Monday 29 April 2024

automatic translation

Monday 29 April 2024

automatic translation

    Flat glass: the production process

    The invention of the float glass process

    The process called "float glass" for the industrial production of flat glass was introduced in the late XNUMXs.

    It was Sir Alastair Pilkington who perfected this manufacturing process: he set himself the goal of obtaining, at lower costs, the glass of the quality necessary to make car windows, mirrors and other uses where the absence of visual aberrations. Until then, the printing method was used, which consisted in making the sheet by casting, extrusion or lamination: the surfaces, consequently, did not have optically parallel faces, giving rise to the characteristic visual aberrations. Parallelism was subsequently obtained through a mechanical polishing operation and this involved a considerable increase in costs.

    Why is it called float glass?

    The use of the term float, from the English verb “to float” which means “to float”, is due to the fact that, at a certain point in the process, the glass ribbon in formation is found to float on a layer of molten tin.

    The stages of production

    The merger
    The raw materials used are: a vitrifying agent - silica sand (73%), a stabilizer - calcium carbonate (9%), a flux - sodium sulphate (13%). To these components a certain mass of recycled glass is added, in fragments, to reduce the gas consumption of the smelting furnaces.

    The raw materials contained in a silos are weighed, mixed and humidified. In this way a vitrifiable mixture is obtained which is conveyed by conveyor belts to the melting furnace, where the temperature reaches 1550 °.

    The tin bath

    On leaving the furnace, the molten glass is passed over a bath of liquid tin, the “float bath”, at a temperature of about 1.000 ° C. 

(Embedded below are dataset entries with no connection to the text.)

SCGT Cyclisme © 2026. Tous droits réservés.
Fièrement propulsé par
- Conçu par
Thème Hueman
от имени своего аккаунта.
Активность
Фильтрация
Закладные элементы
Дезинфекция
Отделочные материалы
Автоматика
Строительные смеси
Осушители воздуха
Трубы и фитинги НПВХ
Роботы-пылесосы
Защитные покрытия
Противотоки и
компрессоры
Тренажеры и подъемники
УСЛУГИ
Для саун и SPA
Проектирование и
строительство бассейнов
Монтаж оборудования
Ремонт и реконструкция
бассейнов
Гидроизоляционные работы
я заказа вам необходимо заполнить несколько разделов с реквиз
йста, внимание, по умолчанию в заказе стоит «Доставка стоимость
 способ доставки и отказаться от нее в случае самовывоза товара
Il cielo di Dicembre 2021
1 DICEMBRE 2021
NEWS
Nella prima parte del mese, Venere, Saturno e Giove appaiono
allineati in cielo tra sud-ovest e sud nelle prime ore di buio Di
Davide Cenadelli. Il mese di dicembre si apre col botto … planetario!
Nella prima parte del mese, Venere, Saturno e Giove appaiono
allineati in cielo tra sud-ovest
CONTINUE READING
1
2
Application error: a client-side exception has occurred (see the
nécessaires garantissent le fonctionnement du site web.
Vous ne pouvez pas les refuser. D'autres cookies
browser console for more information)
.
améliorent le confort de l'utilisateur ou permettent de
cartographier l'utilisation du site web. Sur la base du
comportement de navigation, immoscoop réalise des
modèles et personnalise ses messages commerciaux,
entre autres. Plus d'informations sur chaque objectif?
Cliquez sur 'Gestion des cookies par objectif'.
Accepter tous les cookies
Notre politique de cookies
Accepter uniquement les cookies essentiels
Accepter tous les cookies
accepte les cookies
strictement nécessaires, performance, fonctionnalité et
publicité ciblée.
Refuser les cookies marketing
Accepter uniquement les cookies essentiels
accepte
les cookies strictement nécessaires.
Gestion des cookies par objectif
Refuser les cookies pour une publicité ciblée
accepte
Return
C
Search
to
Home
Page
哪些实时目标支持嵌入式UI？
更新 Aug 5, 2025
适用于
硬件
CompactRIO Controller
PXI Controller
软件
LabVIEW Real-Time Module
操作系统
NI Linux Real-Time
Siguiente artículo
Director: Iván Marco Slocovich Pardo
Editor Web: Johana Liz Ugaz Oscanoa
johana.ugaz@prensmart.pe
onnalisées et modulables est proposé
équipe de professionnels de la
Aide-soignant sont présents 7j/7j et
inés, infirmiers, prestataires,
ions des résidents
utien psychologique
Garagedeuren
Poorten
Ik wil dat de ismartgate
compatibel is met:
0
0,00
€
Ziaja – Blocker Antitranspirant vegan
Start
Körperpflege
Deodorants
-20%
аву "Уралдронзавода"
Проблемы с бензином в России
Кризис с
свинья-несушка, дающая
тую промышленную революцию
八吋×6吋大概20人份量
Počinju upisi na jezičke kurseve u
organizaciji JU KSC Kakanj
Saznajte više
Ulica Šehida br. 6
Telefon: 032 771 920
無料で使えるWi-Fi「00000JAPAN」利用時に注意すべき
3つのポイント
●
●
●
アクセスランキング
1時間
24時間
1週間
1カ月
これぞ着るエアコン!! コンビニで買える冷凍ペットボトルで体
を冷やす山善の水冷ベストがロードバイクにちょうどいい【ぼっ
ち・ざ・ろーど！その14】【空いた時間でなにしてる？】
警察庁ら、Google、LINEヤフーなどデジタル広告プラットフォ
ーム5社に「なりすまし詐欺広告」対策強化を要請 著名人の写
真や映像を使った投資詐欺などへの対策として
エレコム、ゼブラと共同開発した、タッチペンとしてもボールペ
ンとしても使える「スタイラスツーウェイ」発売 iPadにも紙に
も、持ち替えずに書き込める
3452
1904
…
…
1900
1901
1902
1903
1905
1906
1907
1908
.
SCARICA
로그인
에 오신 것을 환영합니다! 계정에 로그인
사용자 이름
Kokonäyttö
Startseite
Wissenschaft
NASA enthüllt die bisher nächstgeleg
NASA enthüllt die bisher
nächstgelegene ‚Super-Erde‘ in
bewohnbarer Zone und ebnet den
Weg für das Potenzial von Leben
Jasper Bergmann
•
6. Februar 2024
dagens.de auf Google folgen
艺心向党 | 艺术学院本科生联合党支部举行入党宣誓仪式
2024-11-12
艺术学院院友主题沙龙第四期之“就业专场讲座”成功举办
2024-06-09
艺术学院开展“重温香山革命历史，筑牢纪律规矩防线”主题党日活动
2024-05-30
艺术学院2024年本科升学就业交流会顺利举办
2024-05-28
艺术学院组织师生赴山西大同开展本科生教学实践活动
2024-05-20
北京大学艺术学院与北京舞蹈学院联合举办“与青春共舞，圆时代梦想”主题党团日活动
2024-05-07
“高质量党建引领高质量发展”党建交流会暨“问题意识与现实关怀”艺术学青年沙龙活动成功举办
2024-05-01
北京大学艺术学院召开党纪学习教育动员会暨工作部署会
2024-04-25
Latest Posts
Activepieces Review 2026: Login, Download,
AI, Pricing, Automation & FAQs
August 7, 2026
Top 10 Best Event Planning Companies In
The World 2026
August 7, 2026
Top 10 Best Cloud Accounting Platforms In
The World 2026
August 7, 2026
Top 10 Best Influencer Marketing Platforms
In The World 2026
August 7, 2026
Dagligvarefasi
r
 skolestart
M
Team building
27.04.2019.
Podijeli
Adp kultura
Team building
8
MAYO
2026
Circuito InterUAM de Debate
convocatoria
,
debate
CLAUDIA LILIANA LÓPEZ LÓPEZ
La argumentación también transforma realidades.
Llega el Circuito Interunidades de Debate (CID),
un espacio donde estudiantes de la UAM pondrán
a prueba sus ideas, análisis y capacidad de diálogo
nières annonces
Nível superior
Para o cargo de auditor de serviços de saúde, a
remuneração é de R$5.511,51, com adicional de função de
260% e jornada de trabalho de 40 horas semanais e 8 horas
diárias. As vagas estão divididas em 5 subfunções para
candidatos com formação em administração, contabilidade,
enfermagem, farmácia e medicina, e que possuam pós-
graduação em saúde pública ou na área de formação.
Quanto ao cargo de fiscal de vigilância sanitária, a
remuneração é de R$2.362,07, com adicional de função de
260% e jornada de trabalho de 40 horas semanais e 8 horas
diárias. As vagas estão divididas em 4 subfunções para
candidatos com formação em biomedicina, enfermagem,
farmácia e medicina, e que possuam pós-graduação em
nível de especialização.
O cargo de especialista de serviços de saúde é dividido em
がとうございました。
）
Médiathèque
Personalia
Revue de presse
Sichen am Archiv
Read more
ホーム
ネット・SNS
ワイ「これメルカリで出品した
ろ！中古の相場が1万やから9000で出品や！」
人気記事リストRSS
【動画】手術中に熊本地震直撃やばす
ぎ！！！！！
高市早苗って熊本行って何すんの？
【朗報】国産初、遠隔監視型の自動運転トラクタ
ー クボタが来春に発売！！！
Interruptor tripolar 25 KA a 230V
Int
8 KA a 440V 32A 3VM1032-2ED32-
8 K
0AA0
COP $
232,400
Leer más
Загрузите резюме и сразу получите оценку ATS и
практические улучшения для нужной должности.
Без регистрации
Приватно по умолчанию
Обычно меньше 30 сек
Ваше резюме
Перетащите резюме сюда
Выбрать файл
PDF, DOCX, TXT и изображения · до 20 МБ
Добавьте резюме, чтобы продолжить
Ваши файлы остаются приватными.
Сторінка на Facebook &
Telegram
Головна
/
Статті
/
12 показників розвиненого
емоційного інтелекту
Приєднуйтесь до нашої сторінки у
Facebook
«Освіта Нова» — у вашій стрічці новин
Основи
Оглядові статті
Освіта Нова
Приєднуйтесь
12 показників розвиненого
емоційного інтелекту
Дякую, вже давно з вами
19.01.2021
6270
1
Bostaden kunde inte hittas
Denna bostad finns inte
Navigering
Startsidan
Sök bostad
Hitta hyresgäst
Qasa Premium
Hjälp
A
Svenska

    Glass, which at this temperature is very viscous, does not mix with tin which is fluid, but floats on it forming a flat and smooth surface. The glass is then pulled to become a "ribbon" with parallel faces. Cogwheels (top-rolls) stretch or retract the glass laterally to obtain the desired width and thickness (which can vary from 1,1 to 19 mm). 

    The annealing
    In order for the glass ribbon, made absolutely flat, to be cut into sheets without problems, the annealing phase is necessary: ​​it serves to modify the internal tensions of the glass.
    The glass leaves the tin bath at a temperature of about 600 ° C and is deposited on the rollers of a cooling tunnel (about 100 meters long): at 500 ° C the glass strip acquires the properties of a perfectly elastic solid and then it continues to cool under control until it reaches room temperature.

    Cutting
    The web is ready to be cut into standard glass sheets (3.210 x 6.000 mm) and the longitudinal edges are eliminated. At the end of the line, the slabs are moved with suction cup elevators and positioned vertically on the backs.

    The figure below illustrates, from left to right: the feed with raw materials, the melting furnaces, the first cooling on molten tin, the annealing furnace, the cutting of the casting plates and the subsequent loading of the plates onto the media. of transport.